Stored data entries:
↓↓↓

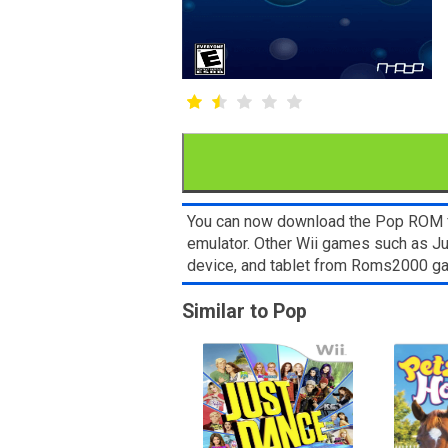
You can now download the Pop ROM for 
emulator. Other Wii games such as Ju
device, and tablet from Roms2000 g
Similar to Pop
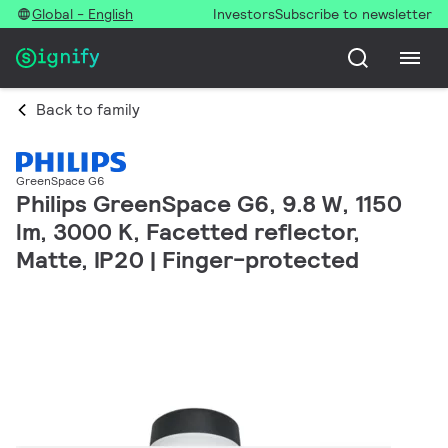
Global - English
Investors
Subscribe to newsletter
Back to family
GreenSpace G6
Philips GreenSpace G6, 9.8 W, 1150
lm, 3000 K, Facetted reflector,
Matte, IP20 | Finger-protected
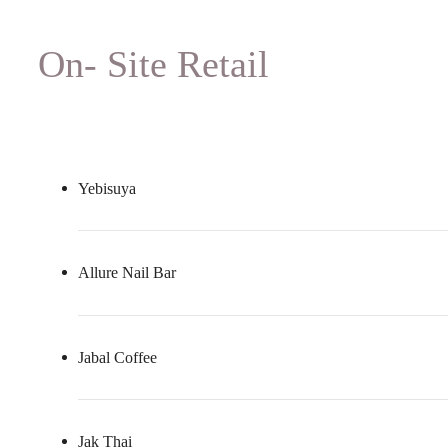
On- Site Retail
Yebisuya
Allure Nail Bar
Jabal Coffee
Jak Thai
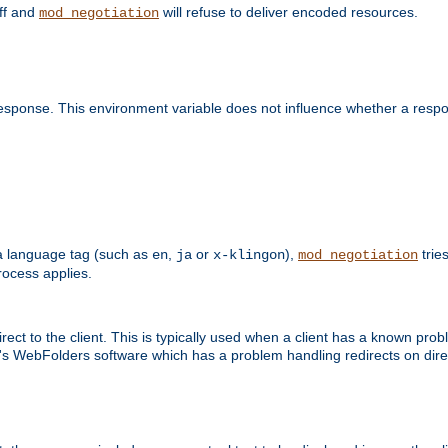
off and
will refuse to deliver encoded resources.
mod_negotiation
esponse. This environment variable does not influence whether a respon
s a language tag (such as
,
or
),
tries
en
ja
x-klingon
mod_negotiation
ocess applies.
ect to the client. This is typically used when a client has a known pro
ft's WebFolders software which has a problem handling redirects on di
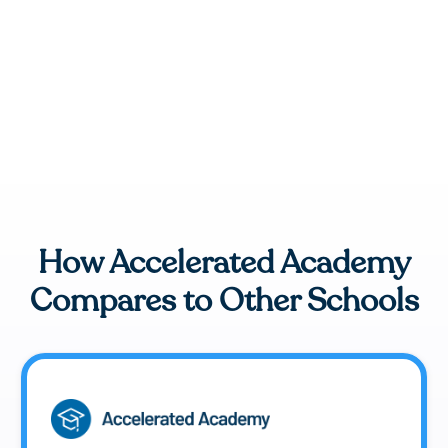
How Accelerated Academy
Compares to Other Schools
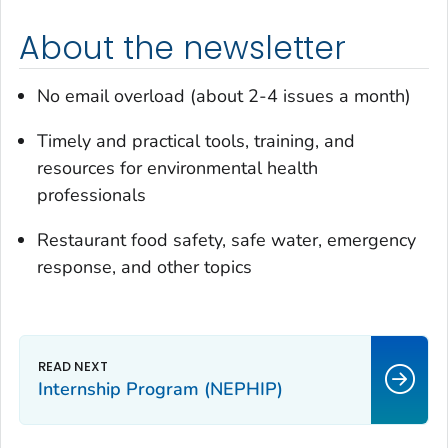
About the newsletter
No email overload (about 2-4 issues a month)
Timely and practical tools, training, and
resources for environmental health
professionals
Restaurant food safety, safe water, emergency
response, and other topics
Internship Program (NEPHIP)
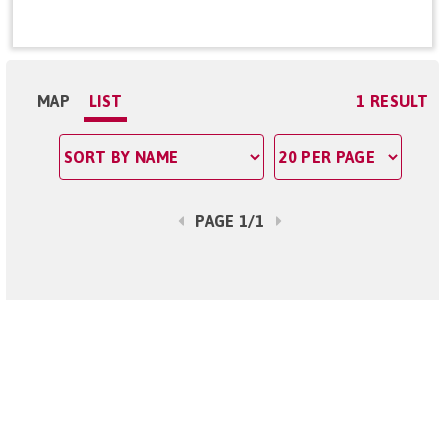
MAP
LIST
1 RESULT
PAGE 1/1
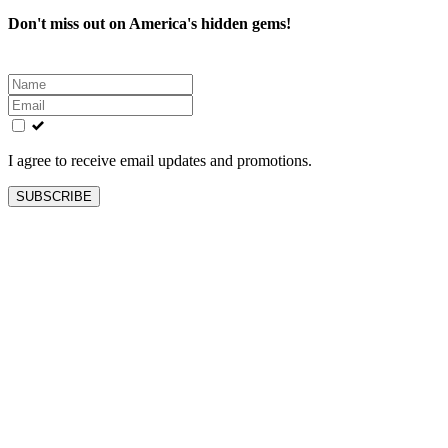
Don't miss out on America's hidden gems!
Leave
this
field
blank
I agree to receive email updates and promotions.
SUBSCRIBE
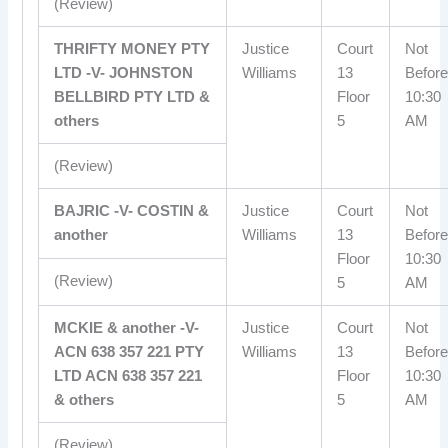
(Review)
THRIFTY MONEY PTY
Justice
Court
Not
LTD -V- JOHNSTON
Williams
13
Before
BELLBIRD PTY LTD &
Floor
10:30
others
5
AM
(Review)
BAJRIC -V- COSTIN &
Justice
Court
Not
another
Williams
13
Before
Floor
10:30
(Review)
5
AM
MCKIE & another -V-
Justice
Court
Not
ACN 638 357 221 PTY
Williams
13
Before
LTD ACN 638 357 221
Floor
10:30
& others
5
AM
(Review)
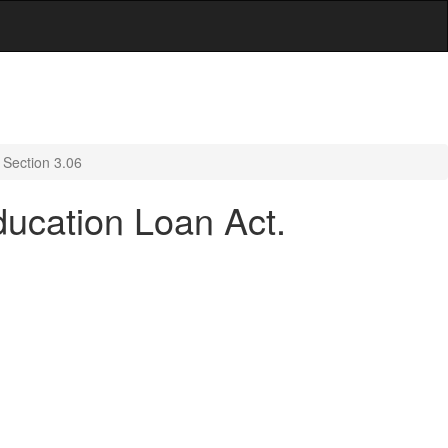
 Section 3.06
ducation Loan Act.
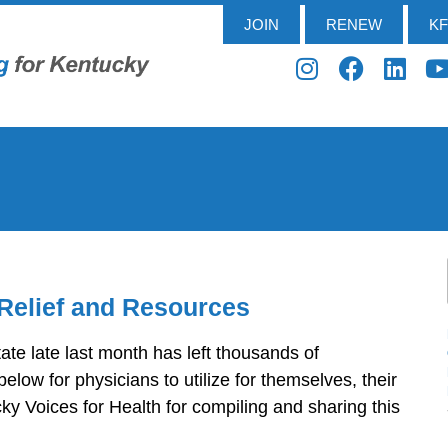
JOIN
RENEW
K
Relief and Resources
tate late last month has left thousands of
low for physicians to utilize for themselves, their
y Voices for Health for compiling and sharing this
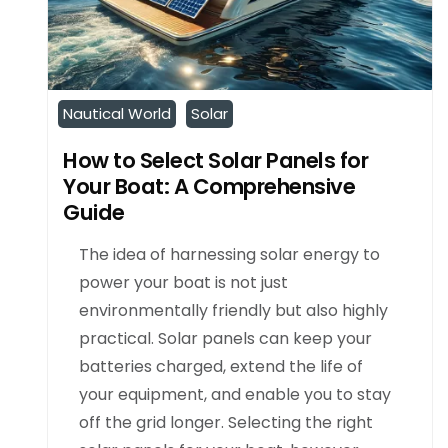
Nautical World
Solar
How to Select Solar Panels for
Your Boat: A Comprehensive
Guide
The idea of harnessing solar energy to
power your boat is not just
environmentally friendly but also highly
practical. Solar panels can keep your
batteries charged, extend the life of
your equipment, and enable you to stay
off the grid longer. Selecting the right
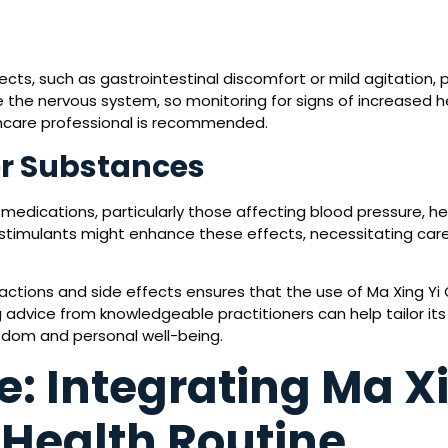
cts, such as gastrointestinal discomfort or mild agitation, p
he nervous system, so monitoring for signs of increased hea
hcare professional is recommended.
er Substances
medications, particularly those affecting blood pressure, hea
 stimulants might enhance these effects, necessitating care
ractions and side effects ensures that the use of Ma Xing Yi
 advice from knowledgeable practitioners can help tailor it
sdom and personal well-being.
e: Integrating Ma X
 Health Routine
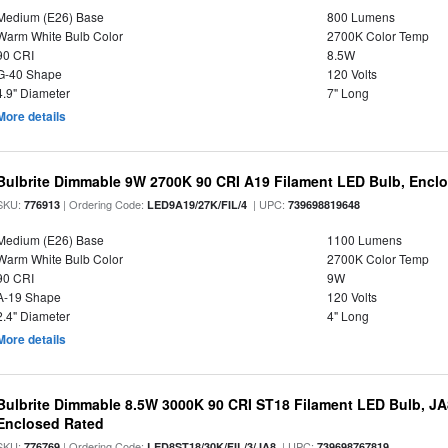
Medium (E26) Base
800 Lumens
Warm White Bulb Color
2700K Color Temp
90 CRI
8.5W
G-40 Shape
120 Volts
4.9" Diameter
7" Long
More details
Bulbrite Dimmable 9W 2700K 90 CRI A19 Filament LED Bulb, Enclo
SKU:
| Ordering Code:
| UPC:
776913
LED9A19/27K/FIL/4
739698819648
Medium (E26) Base
1100 Lumens
Warm White Bulb Color
2700K Color Temp
90 CRI
9W
A-19 Shape
120 Volts
2.4" Diameter
4" Long
More details
Bulbrite Dimmable 8.5W 3000K 90 CRI ST18 Filament LED Bulb, J
Enclosed Rated
SKU:
| Ordering Code:
| UPC:
776769
LED8ST18/30K/FIL/3/JA8
739698767819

↑↑↑

◆ INSTRUCTIONS TO FOLLOW
Your answer should be one number, the count of lines in the entries holding the string "GreenSpace".

◆ PROBLEM SOLUTION
2